Amid strengthening coronavirus in Austria and Greece, the governments have tightened the rules again. New restrictions have taken effect to protect the population from the novel pathogen, Irish Examiner says.
Austria and Greece decided to follow an example of Germany, Italy, Kosovo, and Croatia that have tightened rules due to rising infections. Meanwhile, Germany and the UK have also announced new plans like expanding testing for the COVID-19.
In fact, the partial shutdown became a governmental signature this year. However, the UK people expected to face a near-total lockdown beginning Thursday, with an exception to keep schools and universities open.
In November, countries are scrambling to get ahead of the virus that has rampaged across the globe, causing more than 1.2m deaths, with more than 270,000 in Europe, according to a tally by Johns Hopkins University.
Germany said it is bulk-buying millions of antigen tests, which produce rapid results, to avoid banning visitors to nursing homes and preventing the anguish to residents and their relatives that such isolation caused in the spring. Nursing homes will receive up to 20 free monthly tests per resident, which can be used to test patients, staff, and visiting relatives who might be unwitting carriers.

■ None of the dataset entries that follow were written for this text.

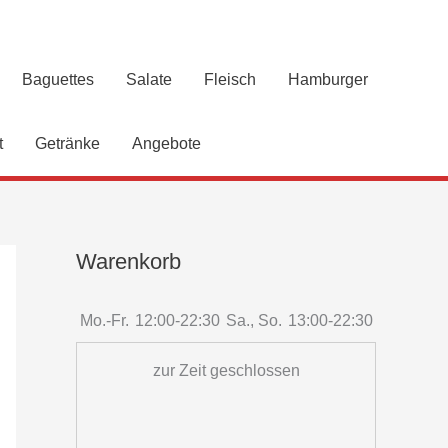
Baguettes
Salate
Fleisch
Hamburger
t
Getränke
Angebote
Warenkorb
Mo.-Fr.
12:00-22:30
Sa., So.
13:00-22:30
zur Zeit geschlossen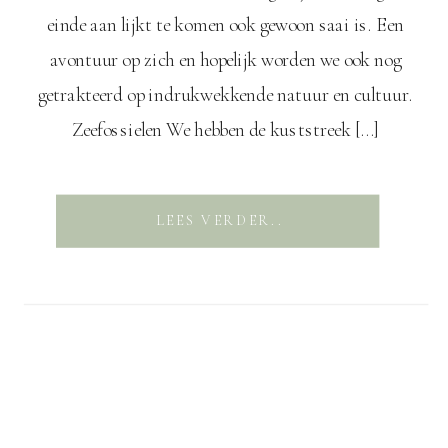
einde aan lijkt te komen ook gewoon saai is. Een
avontuur op zich en hopelijk worden we ook nog
getrakteerd op indrukwekkende natuur en cultuur.
Zeefossielen We hebben de kuststreek […]
LEES VERDER..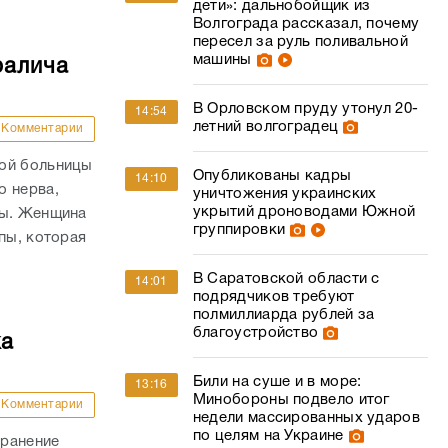
дети»: дальнобойщик из
Волгограда рассказал, почему
пересел за руль поливальной
машины
ралича
В Орловском пруду утонул 20-
14:54
летний волгоградец
Комментарии
кой больницы
Опубликованы кадры
14:10
о нерва,
уничтожения украинских
укрытий дроноводами Южной
пы. Женщина
группировки
пы, которая
В Саратовской области с
14:01
подрядчиков требуют
полмиллиарда рублей за
благоустройство
ка
Били на суше и в море:
13:16
Минобороны подвело итог
Комментарии
недели массированных ударов
по целям на Украине
 ранение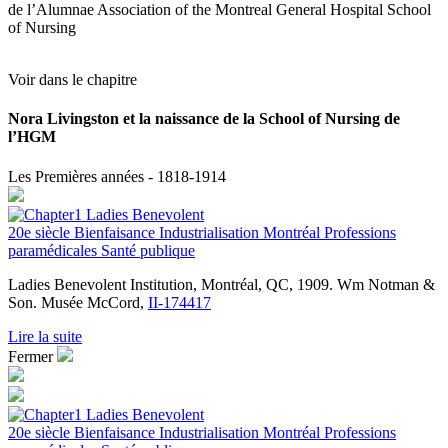
de l’Alumnae Association of the Montreal General Hospital School
of Nursing
Voir dans le chapitre
Nora Livingston et la naissance de la School of Nursing de
l’HGM
Les Premières années - 1818-1914
20e siècle
Bienfaisance
Industrialisation
Montréal
Professions
paramédicales
Santé publique
Ladies Benevolent Institution, Montréal, QC, 1909. Wm Notman &
Son. Musée McCord,
II-174417
Lire la suite
Fermer
20e siècle
Bienfaisance
Industrialisation
Montréal
Professions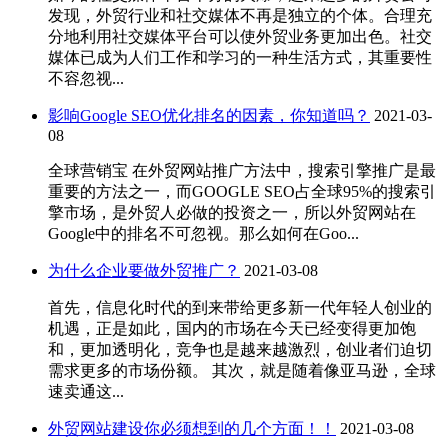
发现，外贸行业和社交媒体不再是独立的个体。合理充
分地利用社交媒体平台可以使外贸业务更加出色。社交
媒体已成为人们工作和学习的一种生活方式，其重要性
不容忽视...
影响Google SEO优化排名的因素，你知道吗？
2021-03-
08
全球营销宝 在外贸网站推广方法中，搜索引擎推广是最
重要的方法之一，而GOOGLE SEO占全球95%的搜索引
擎市场，是外贸人必做的投资之一，所以外贸网站在
Google中的排名不可忽视。那么如何在Goo...
为什么企业要做外贸推广？
2021-03-08
首先，信息化时代的到来带给更多新一代年轻人创业的
机遇，正是如此，国内的市场在今天已经变得更加饱
和，更加透明化，竞争也是越来越激烈，创业者们迫切
需求更多的市场份额。 其次，就是随着像亚马逊，全球
速卖通这...
外贸网站建设你必须想到的几个方面！！
2021-03-08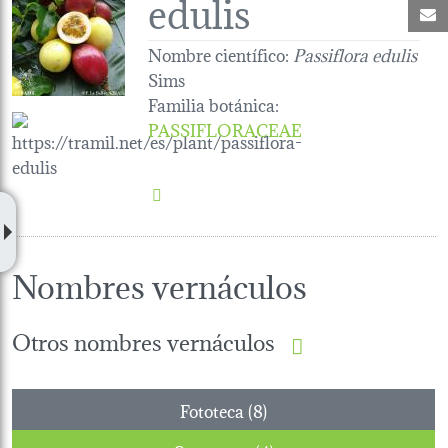
edulis
C
Nombre científico:
Passiflora edulis
Sims
Familia botánica
:
PASSIFLORACEAE
Nombres vernáculos
Otros nombres vernáculos
Fototeca (8)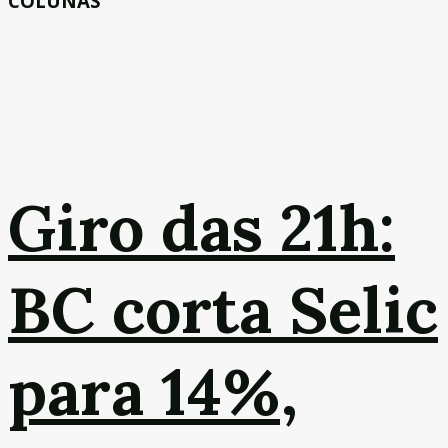
COLUNAS
Giro das 21h:
BC corta Selic
para 14%,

Greece imposed a lockdown on Thessaloniki and province of Serres from Tuesday morning. Residents can only leave their homes for specific reasons and after notifying authorities by text.
Lighter restrictions took effect in the capital Athens, where restaurants, bars, cafes, gyms, museums, and entertainment venues shut down for two weeks. Nationwide, the government imposed a night-time curfew from midnight to 5 am, and made the wearing of masks outdoors compulsory.
Austria welcomed stricter rule due to new COVID-19 cases
New restrictions also came into effect in Austria today, hours after an attack on people in Vienna enjoying the last few hours before bars and restaurants closed.
Until the end of the month there, restaurants and bars can operate only for deliveries and takeaways, while cultural, sports, and leisure activities have been cancelled. Non-essential stores will remain open, but residents are asked to stay home between 8 pm and 6 am.
In neighbouring France, instead of allowing small businesses to reopen, the head of the government has ordered big supermarkets to stop selling non-essential goods.